→ Supplied entries:

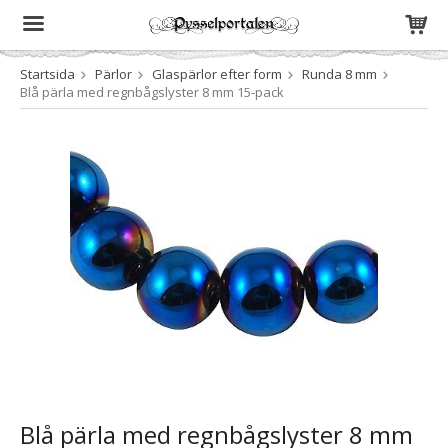
Startsida
Pärlor
Glaspärlor efter form
Runda 8 mm
Produkten har blivit tillagd i varukorgen
Blå pärla med regnbågslyster 8 mm 15-pack
Blå pärla med regnbågslyster 8 mm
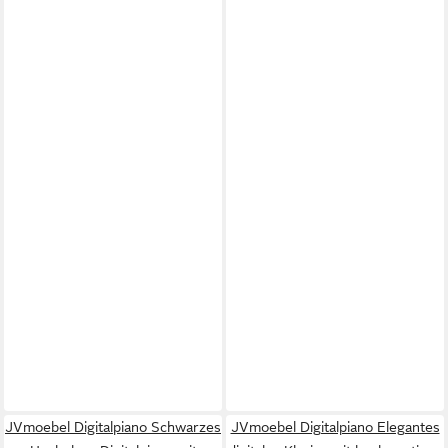
JVmoebel Digitalpiano Schwarzes
JVmoebel Digitalpiano Elegantes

→ Work instruction: Starting at the line that holds "Blå pärla med regnbågslyster 8 mm 15-pack", write out every remaining line of the material above exactly as it appears. Pictures should not be copied.

→ Output below:
Blå pärla med regnbågslyster 8 mm 15-pack
Blå pärla med regnbågslyster 8 mm
JVmoebel Digitalpiano Schwarzes
JVmoebel Digitalpiano Elegantes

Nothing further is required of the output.